Silencing of microRNA-494 inhibits the neurotoxic Th1 shift via regulating HDAC2-STAT4 cascade in ischaemic stroke

Background and Purpose T helper cell 1 (Th1)-skewed neurotoxicity contributes to the poor outcome of stroke in rodents. Here, we have elucidated the mechanism of the Th1/Th2 shift in acute ischaemic stroke (AIS) patients at hyperacute phase and have looked for a miRNA-based therapeutic target. Experimental Approach MiR-494 levels in blood from AIS patients and controls were measured by real-time PCR. C57BL/6J mice were subjected to transient middle cerebral artery occlusion, and cortical neurons were subjected to oxygen-glucose deprivation. Luciferase reporter system, chromatin immunoprecipitation sequencing (ChIP-Seq), and ChIP-PCR were used to uncover possible mechanisms. Key Results In lymphocytes from AIS patients, there was a Th1/Th2 shift and histone deacetylase 2 (HDAC2) was markedly down-regulated. ChIP-seq showed that HDAC2 binding sites were enriched in regulation of Th1 cytokine production, and ChIP-PCR confirmed that HDAC2 binding was changed at the intron of STAT4 and the promoter of T-box transcription factor 21 (T-bet) in lymphocytes from AIS patients.

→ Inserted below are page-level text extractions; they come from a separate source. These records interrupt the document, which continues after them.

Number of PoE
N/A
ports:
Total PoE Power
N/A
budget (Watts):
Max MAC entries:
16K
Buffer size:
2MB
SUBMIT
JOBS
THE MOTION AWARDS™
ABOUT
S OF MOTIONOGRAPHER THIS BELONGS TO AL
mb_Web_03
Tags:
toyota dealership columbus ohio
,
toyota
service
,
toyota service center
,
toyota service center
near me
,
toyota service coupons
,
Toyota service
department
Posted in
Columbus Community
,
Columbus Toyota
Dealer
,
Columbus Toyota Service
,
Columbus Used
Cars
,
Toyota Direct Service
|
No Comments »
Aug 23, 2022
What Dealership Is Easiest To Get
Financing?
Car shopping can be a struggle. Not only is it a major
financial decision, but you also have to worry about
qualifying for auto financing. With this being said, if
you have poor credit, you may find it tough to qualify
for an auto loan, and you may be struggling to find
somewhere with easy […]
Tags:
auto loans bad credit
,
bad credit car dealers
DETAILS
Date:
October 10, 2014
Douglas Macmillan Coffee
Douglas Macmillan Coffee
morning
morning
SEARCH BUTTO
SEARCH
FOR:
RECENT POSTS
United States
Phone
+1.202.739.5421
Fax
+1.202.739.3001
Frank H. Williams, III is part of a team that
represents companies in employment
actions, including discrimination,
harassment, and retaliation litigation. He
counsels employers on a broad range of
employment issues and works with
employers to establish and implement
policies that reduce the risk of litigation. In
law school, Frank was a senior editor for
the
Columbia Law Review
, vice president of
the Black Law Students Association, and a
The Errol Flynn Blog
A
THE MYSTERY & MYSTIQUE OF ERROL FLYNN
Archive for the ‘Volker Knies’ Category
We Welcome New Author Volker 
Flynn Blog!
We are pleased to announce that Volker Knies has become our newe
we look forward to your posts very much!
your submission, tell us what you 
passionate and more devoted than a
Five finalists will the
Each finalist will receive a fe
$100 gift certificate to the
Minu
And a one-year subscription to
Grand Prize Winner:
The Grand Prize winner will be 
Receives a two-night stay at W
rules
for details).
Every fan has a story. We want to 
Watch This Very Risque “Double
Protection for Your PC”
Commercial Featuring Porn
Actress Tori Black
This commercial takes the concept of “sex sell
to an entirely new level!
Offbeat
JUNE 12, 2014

MiR-494 was the most significantly increased miRNA in lymphocytes from AIS patients, and miR-494-3p directly targeted HDAC2. A strong association existed between miR-494 and Th1 cytokines, and neurological deficit as measured by the National Institute of Health Stroke Scale (NIHSS) in AIS patients. In vitro and in vivo experiments showed that antagomir-494 reduced Th1 shift-mediated neuronal and sensorimotor functional damage in the mouse model of ischaemic stroke, via the HDAC2-STAT4 pathway. Conclusion and Implications We demonstrated that miR-494 inhibition prevented Th1-skewed neurotoxicity through regulation of the HDAC2-STAT4 cascade.